Search code examples
pythonpython-3.xalgorithmapproximation

Split array basing on chunk weight


I have an array with 2 <= n <= 100 doubles:

A = [a1, a2, ... , an], ai > 0

and an integer 2 <= k <= min(n, 20). I need to split A into k subarrays:

B1 = [a1,     a2, ... , ap]
B2 = [ap+1, ap+2, ... , aq]

             ...

Bk = [aw+1, aw+2, ... , an] 

such that the sum in each B is almost equal (it's hard to give a strict definition what this means - I'm interested in an approximate solution).

Example:

Input: A = [1, 2, 1, 2, 1], k=2
Output: [[1, 2, 1], [2, 1]] or [[1, 2], [1, 2, 1]]

I tried a probabilistic approach:

  • sample from [1, 2, .., n] using A as probability weights

  • cut the sample into quantiles to find a good partition,

but this was not stable enough for production.
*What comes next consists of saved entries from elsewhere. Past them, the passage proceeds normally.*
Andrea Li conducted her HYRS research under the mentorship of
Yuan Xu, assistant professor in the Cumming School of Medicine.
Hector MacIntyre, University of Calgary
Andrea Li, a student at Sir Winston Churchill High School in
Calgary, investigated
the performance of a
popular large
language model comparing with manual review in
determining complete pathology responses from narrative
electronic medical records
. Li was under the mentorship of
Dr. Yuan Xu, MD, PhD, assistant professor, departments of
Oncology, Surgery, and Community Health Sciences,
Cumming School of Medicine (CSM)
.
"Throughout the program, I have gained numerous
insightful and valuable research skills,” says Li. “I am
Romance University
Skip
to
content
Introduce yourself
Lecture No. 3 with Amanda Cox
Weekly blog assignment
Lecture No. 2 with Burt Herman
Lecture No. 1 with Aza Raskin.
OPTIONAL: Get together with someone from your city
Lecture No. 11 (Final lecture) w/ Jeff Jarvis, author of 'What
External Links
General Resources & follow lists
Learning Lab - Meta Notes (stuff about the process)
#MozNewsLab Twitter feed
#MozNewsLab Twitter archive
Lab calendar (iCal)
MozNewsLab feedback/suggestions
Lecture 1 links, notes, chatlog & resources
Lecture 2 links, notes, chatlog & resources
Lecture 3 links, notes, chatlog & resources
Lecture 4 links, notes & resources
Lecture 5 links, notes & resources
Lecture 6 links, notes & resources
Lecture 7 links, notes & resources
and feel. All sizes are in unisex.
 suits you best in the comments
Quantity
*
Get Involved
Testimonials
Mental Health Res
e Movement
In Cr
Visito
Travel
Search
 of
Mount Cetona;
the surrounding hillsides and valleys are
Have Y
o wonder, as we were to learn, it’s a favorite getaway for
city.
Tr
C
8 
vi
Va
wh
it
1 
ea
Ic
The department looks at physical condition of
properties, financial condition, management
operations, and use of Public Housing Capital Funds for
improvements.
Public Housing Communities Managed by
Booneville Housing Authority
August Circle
tl;dr This question asks about 2-chunk divisions. I need k-chunk division.


Solution

  • Calculate overall sum of array S. Every chunk sum should be near S / K.

    Then walk through array, calculating running sum R. When R+A[i+1] - S/K becomes larger than S/K - R, close current chunk and make R=0. Continue with the next chunk.

    You also can compensate accumulating error (if it occurs), comparing overall sum of M chunks with M * S / K

    Quick-made code for the last approach (not thoroughly checked)

    def chunks(lst, k):
        s = sum(lst)
        sk = s / k
        #sk = max(s / k, max(lst))
        #variant from user2052436 in comments  
        idx = 0
        chunkstart = 0
        r = 0
        res = []
        for m in range(1, k):
            for idx in range(chunkstart, len(lst)):
                km = k -m
                irest = len(lst)-idx
                if((km>=irest) or (2*r+lst[idx]>2*m*sk)) and (idx>chunkstart):
                    res.append(lst[chunkstart:idx])
                    chunkstart = idx
                    break
                r += lst[idx]
        res.append(lst[idx:len(lst)])
        return res
    
    print(chunks([3,1,5,2,8,3,2], 3))
    print(chunks([1,1,1,100], 3))
    
    >>>[[3, 1, 5], [2, 8], [3, 2]]
       [[1, 1], [1], [100]]